Set the two bracket pieces on the positioned door rod and locate the three screw holes on the sides of
the metal case. Drill holes in the case to the root diameter of the sheet metal screws and assemble.
The door can be opened and closed now to check any points of binding. If you have binding points, they
can be relieved by further cutting away the firebrick.
Take two 3 inch retaining collars should be used to keep the hinge rod from sliding back and forth. The
retaining collars can be 3 x 20 hex nuts drilled to a full 3-inch opening. Take one of the hex nut faces on
each nut, drill, and tap them to accept a setscrew. Put the retaining collars on the rod, with one on each
side of the hinge bracket, and center the door, position and tighten the collars in place.
Use a gas torch with a small flame to bend the rod, at a point, 2 inches from the hinge bracket.
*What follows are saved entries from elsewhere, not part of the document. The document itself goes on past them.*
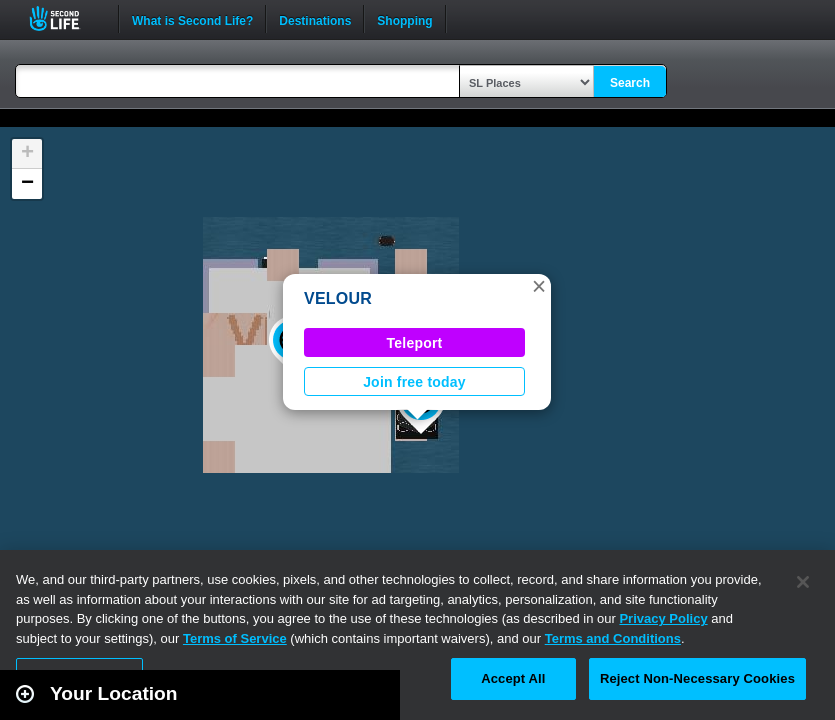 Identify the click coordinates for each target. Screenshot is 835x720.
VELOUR (338, 298)
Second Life (65, 18)
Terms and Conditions (613, 638)
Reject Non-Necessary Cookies (697, 678)
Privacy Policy (663, 618)
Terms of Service (235, 638)
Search (630, 83)
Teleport (415, 343)
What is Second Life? (192, 19)
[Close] (803, 582)
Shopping (404, 19)
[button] (539, 286)
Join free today (414, 382)
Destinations (315, 19)
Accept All (513, 678) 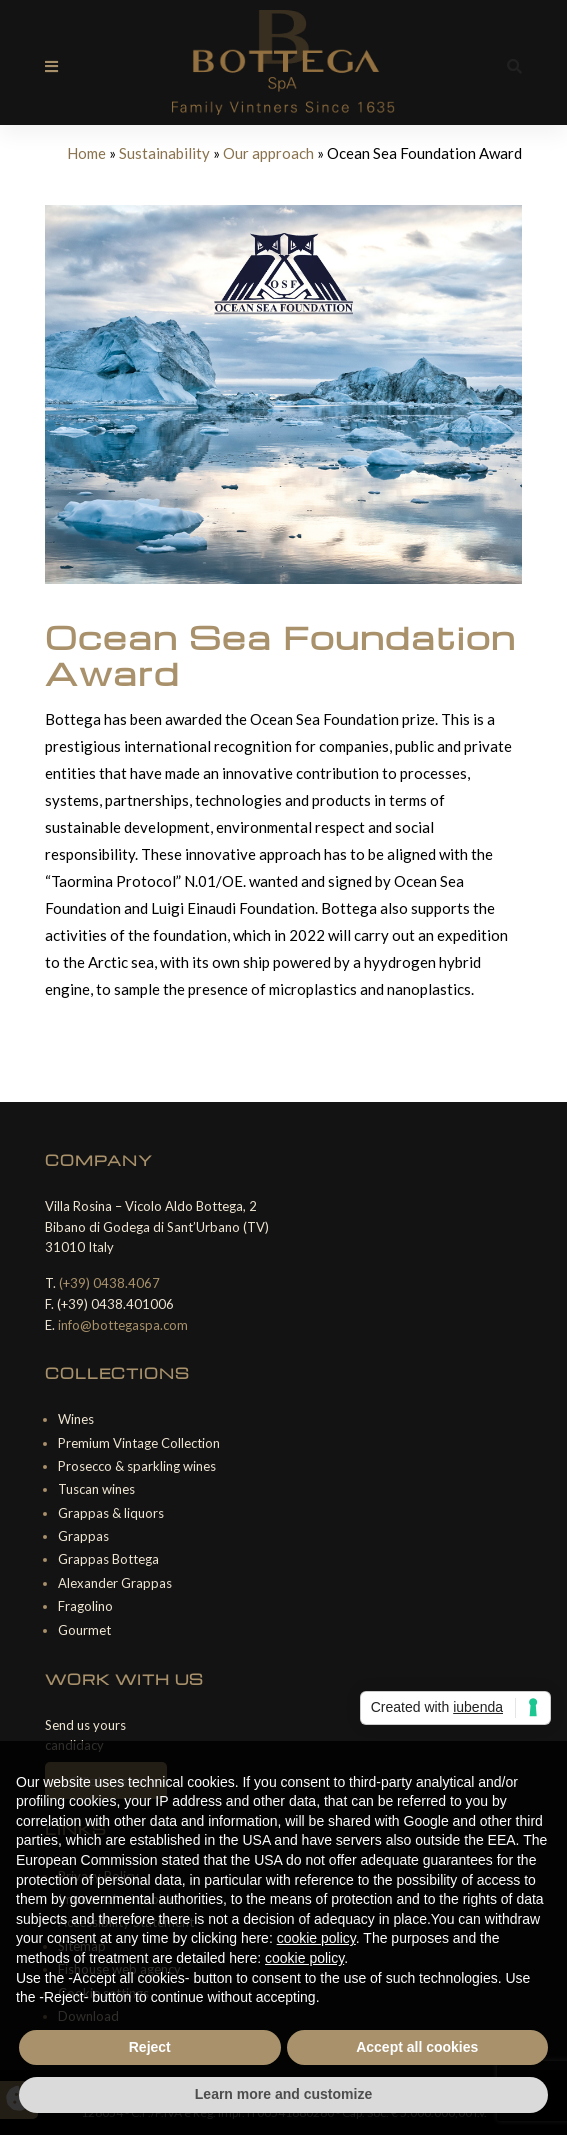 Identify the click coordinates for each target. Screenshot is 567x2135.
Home (86, 153)
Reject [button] (150, 2047)
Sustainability (164, 153)
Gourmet (84, 1630)
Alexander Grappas (115, 1583)
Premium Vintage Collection (139, 1443)
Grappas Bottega (108, 1559)
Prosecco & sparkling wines (137, 1466)
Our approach (268, 153)
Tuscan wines (96, 1489)
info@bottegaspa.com (123, 1325)
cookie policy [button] (316, 1938)
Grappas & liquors (111, 1513)
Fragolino (85, 1606)
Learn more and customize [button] (283, 2094)
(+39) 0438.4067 (109, 1283)
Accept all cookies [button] (417, 2047)
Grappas (83, 1536)
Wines (76, 1419) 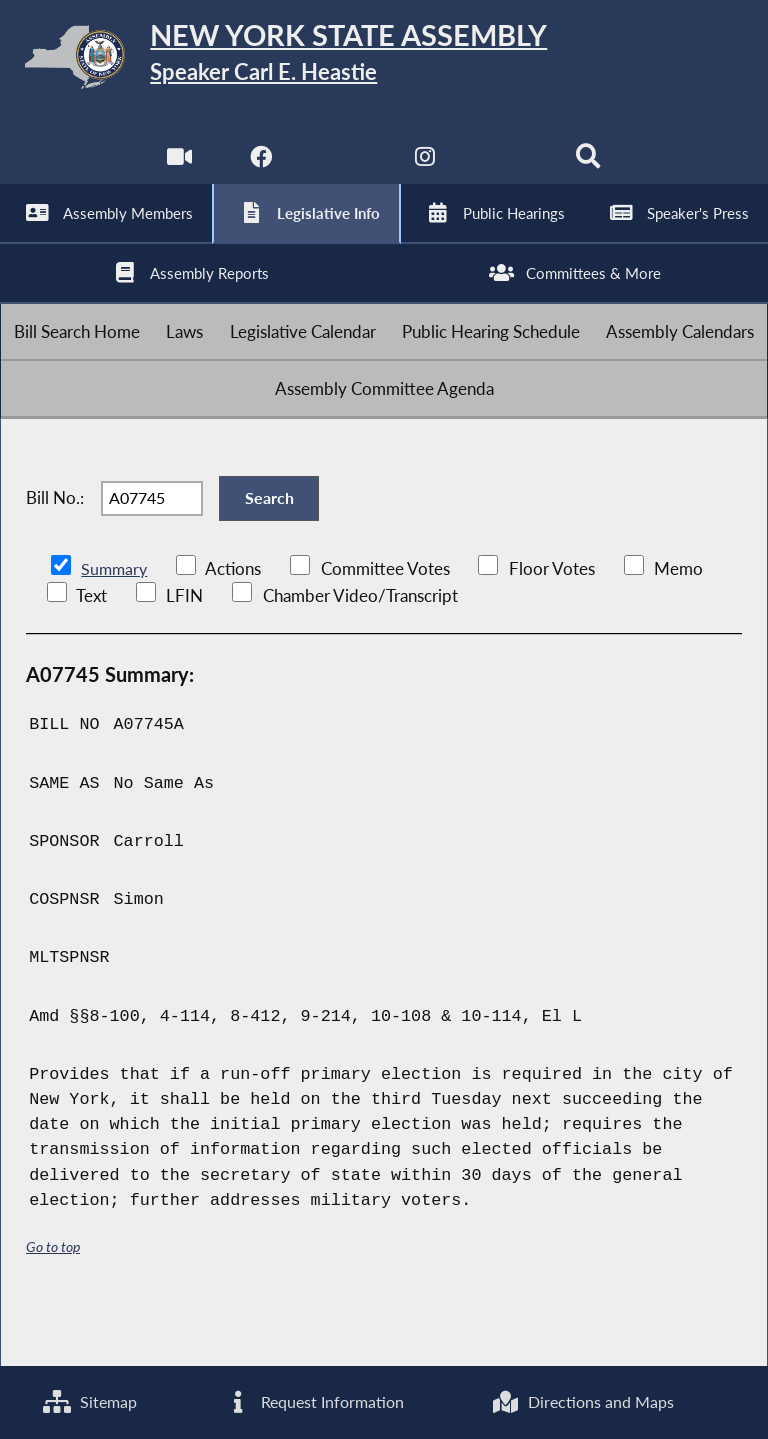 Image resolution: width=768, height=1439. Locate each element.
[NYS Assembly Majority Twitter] (342, 169)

Heat the
hinge rod to a cherry red and bend the rod up toward the top of the oven at an angle slightly less than
90°. This rod also should be bent back about 35° in relation to the front face of the oven.
Finish the counterweight by drilling a 3-inch diameter hole to a depth of about 2 inches. The
counterweight can be made of any round stock with sufficient weight to hold the door tightly closed. The
counter weight can be secured to the end of the rod by epoxy glue or a setscrew.
FINISHING
Now to the back of the oven, attach one Nichrome wire lead to each of the four brass terminals screws.
Attached across the two upper screws, a piece of heavy gauge copper wire that acts as a jumper to
give continuity to the two heating elements.
On the bottom two brass terminals, attach the heavy-duty line cord. Position and fasten the back cover
using the remaining sheet metal screws. This will complete the oven assembly except for painting. Use
aerosol wrinkled finish paint in either black or gray to give the oven a professional finish.